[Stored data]
========================

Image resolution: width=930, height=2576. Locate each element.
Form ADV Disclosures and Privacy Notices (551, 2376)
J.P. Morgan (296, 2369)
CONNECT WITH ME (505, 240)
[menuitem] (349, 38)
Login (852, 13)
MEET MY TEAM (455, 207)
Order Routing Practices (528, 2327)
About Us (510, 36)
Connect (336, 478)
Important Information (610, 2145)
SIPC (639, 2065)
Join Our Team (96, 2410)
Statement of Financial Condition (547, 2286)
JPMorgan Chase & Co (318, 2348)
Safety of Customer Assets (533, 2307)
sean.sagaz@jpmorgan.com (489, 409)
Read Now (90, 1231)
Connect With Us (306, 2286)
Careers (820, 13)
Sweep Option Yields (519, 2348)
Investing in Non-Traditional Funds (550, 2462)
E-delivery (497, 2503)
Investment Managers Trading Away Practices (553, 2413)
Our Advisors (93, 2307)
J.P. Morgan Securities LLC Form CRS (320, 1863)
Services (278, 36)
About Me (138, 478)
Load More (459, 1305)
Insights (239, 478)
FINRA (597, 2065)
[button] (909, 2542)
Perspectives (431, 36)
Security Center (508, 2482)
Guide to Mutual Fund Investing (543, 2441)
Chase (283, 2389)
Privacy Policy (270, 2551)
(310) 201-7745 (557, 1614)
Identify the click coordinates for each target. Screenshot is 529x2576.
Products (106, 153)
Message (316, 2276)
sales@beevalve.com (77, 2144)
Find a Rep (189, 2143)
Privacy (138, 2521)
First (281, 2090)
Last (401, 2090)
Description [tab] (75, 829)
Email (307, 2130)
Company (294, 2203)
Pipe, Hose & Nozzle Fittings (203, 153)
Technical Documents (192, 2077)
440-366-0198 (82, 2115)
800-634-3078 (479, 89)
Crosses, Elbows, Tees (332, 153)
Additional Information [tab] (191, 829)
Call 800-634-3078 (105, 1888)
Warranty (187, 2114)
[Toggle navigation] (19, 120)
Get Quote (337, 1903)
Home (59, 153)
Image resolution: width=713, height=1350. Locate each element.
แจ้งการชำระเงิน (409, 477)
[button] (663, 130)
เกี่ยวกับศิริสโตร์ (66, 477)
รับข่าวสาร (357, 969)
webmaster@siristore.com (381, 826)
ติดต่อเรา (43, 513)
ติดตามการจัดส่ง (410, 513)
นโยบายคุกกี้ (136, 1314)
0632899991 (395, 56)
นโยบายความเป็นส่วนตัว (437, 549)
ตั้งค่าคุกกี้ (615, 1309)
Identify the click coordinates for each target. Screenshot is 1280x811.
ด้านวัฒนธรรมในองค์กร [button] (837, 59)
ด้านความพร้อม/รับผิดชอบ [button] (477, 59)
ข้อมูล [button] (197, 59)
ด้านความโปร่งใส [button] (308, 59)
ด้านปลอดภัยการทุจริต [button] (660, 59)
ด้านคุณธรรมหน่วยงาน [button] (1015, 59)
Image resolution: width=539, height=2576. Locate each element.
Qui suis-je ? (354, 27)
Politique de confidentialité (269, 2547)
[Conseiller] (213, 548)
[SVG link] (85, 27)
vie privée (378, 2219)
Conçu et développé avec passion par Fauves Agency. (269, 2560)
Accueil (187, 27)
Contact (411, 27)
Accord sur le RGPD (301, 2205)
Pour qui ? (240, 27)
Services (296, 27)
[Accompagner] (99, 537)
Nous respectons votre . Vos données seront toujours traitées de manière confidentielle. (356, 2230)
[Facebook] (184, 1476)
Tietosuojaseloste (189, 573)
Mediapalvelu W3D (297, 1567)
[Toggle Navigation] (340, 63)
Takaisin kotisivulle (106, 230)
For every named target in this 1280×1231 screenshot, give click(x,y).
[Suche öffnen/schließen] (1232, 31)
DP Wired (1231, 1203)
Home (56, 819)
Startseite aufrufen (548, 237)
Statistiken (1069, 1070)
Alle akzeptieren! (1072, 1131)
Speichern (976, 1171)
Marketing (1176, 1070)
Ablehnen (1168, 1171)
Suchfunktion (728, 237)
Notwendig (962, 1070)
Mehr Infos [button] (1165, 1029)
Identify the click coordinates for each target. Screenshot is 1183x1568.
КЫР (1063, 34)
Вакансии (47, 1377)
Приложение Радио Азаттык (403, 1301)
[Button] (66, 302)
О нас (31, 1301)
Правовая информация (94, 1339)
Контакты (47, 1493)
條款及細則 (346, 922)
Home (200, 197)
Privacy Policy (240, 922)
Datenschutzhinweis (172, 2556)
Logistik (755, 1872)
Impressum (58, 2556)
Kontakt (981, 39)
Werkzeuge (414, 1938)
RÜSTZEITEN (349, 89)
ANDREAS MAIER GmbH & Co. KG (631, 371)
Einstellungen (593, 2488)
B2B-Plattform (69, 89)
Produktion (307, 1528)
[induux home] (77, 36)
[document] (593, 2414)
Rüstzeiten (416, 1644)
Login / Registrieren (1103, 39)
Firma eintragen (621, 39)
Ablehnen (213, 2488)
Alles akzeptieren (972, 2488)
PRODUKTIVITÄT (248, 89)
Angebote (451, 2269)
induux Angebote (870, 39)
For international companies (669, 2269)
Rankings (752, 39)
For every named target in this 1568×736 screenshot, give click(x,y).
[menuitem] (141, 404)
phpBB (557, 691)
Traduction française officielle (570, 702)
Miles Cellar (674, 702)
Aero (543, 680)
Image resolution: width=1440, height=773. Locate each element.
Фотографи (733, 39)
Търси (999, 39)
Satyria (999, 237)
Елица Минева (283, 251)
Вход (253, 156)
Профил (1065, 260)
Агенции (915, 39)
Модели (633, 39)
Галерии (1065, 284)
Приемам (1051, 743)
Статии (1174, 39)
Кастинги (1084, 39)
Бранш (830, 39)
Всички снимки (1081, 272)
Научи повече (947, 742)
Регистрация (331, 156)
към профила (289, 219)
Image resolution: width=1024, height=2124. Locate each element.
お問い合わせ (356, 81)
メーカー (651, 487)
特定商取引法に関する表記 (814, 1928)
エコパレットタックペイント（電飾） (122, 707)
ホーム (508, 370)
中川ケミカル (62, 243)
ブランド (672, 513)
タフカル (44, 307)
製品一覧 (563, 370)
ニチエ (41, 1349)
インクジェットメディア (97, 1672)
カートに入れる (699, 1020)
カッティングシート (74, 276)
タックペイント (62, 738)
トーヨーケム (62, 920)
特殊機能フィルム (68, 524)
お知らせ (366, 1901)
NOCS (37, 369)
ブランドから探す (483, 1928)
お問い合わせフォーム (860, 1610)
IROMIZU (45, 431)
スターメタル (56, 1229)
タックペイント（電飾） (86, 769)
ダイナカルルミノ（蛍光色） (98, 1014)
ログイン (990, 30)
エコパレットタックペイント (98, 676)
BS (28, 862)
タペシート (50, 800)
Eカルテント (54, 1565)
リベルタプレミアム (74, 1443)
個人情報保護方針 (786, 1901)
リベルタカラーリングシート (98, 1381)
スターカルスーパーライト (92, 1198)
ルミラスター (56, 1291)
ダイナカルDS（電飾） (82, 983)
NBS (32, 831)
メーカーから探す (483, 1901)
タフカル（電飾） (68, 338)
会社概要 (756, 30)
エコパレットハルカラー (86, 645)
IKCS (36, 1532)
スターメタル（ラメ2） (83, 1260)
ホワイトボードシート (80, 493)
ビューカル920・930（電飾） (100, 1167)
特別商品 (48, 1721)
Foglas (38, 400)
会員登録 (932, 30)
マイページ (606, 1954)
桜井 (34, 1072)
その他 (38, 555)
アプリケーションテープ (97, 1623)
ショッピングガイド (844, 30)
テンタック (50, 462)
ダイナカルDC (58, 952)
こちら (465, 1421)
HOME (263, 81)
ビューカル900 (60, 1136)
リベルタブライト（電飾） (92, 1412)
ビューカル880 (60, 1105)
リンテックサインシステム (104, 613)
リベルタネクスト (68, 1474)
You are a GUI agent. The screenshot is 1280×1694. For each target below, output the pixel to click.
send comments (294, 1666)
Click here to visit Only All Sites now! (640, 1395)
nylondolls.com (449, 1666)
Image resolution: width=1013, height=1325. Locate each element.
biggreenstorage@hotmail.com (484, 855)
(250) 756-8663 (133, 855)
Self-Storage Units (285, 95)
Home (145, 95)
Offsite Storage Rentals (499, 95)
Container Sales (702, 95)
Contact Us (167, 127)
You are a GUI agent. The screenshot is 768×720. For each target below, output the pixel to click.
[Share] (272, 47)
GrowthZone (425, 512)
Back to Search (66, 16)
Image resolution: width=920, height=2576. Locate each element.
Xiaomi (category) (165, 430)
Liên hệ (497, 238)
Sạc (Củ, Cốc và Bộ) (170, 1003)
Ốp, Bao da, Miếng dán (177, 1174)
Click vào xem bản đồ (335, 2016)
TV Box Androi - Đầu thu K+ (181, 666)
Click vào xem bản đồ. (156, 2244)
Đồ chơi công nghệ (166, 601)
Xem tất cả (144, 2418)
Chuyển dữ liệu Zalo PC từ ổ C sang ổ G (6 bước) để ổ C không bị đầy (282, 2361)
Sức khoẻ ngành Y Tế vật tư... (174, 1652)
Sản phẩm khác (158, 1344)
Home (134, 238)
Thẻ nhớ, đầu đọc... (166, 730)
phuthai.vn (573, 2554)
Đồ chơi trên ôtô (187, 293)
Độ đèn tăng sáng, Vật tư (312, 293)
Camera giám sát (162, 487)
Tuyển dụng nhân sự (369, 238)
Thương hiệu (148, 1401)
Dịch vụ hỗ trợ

========================

What needs to be done: Set down again, word for word, the stretch of records from the line with "Кастинги (1084, 39)" to the line with "リベルタカラーリングシート (98, 1381)", both of those lines included.

Solution for this task:
Кастинги (1084, 39)
Бранш (830, 39)
Всички снимки (1081, 272)
Научи повече (947, 742)
Регистрация (331, 156)
към профила (289, 219)
Image resolution: width=1024, height=2124. Locate each element.
お問い合わせ (356, 81)
メーカー (651, 487)
特定商取引法に関する表記 (814, 1928)
エコパレットタックペイント（電飾） (122, 707)
ホーム (508, 370)
中川ケミカル (62, 243)
ブランド (672, 513)
タフカル (44, 307)
製品一覧 (563, 370)
ニチエ (41, 1349)
インクジェットメディア (97, 1672)
カートに入れる (699, 1020)
カッティングシート (74, 276)
タックペイント (62, 738)
トーヨーケム (62, 920)
特殊機能フィルム (68, 524)
お知らせ (366, 1901)
NOCS (37, 369)
ブランドから探す (483, 1928)
お問い合わせフォーム (860, 1610)
IROMIZU (45, 431)
スターメタル (56, 1229)
タックペイント（電飾） (86, 769)
ダイナカルルミノ（蛍光色） (98, 1014)
ログイン (990, 30)
エコパレットタックペイント (98, 676)
BS (28, 862)
タペシート (50, 800)
Eカルテント (54, 1565)
リベルタプレミアム (74, 1443)
個人情報保護方針 (786, 1901)
リベルタカラーリングシート (98, 1381)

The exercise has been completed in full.